__Records provided__.
--- START ---
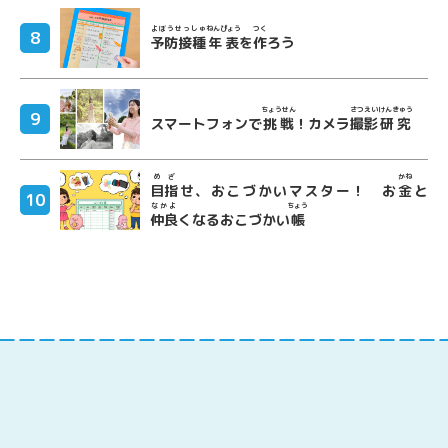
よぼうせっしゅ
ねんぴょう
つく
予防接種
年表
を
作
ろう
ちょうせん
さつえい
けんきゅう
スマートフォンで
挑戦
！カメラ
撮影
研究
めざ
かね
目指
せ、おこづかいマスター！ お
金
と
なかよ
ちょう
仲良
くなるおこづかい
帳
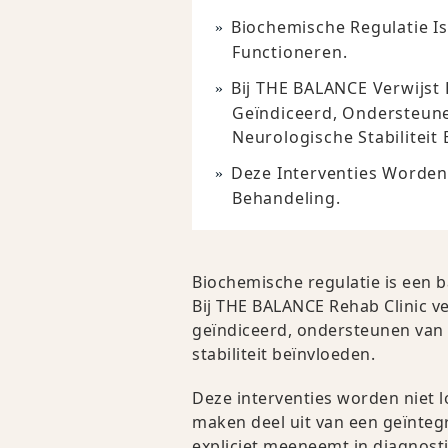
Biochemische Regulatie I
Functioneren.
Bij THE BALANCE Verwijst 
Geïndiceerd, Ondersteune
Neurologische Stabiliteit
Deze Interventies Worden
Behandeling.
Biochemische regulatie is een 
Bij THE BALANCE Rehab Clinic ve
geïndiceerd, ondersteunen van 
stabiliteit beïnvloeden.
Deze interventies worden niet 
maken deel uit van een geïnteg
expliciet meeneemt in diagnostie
--- END ---
--- START ---
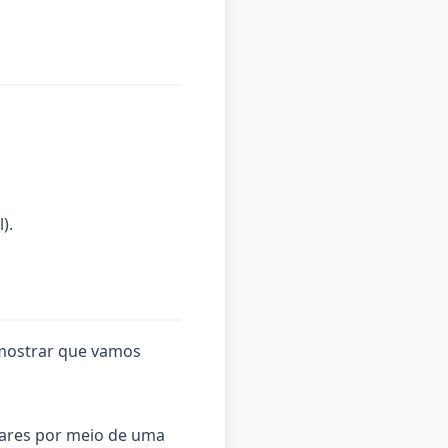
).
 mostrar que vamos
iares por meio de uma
--- END ---
__Task to complete__. Write down exactly the span of lines above from the one containing "Functioneren." to the one containing "expliciet meeneemt in diagnostie", both ends included.

__Answer section__.
Functioneren.
Bij THE BALANCE Verwijst 
Geïndiceerd, Ondersteune
Neurologische Stabiliteit
Deze Interventies Worden
Behandeling.
Biochemische regulatie is een 
Bij THE BALANCE Rehab Clinic ve
geïndiceerd, ondersteunen van 
stabiliteit beïnvloeden.
Deze interventies worden niet 
maken deel uit van een geïnteg
expliciet meeneemt in diagnostie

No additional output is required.